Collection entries

Content starts

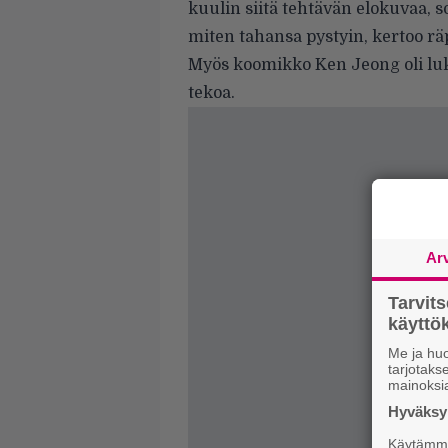
kuulin siitä tehtävän elokuvaa, so
miten tahansa pystyin, kertoo r
Myös koomikko Ken Jeong oli l
tekoa.
Ar
Tarvit
käytt
Me ja huo
tarjotak
mainoksi
Hyväksym
Käytämme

Content ends

■ **What is expected**
Omit the pictures. Repeat the rest of the data exactly.

■ **Answer box**
kuulin siitä tehtävän elokuvaa, so
miten tahansa pystyin, kertoo r
Myös koomikko Ken Jeong oli l
tekoa.
Ar
Tarvit
käytt
Me ja huo
tarjotak
mainoksi
Hyväksym
Käytämme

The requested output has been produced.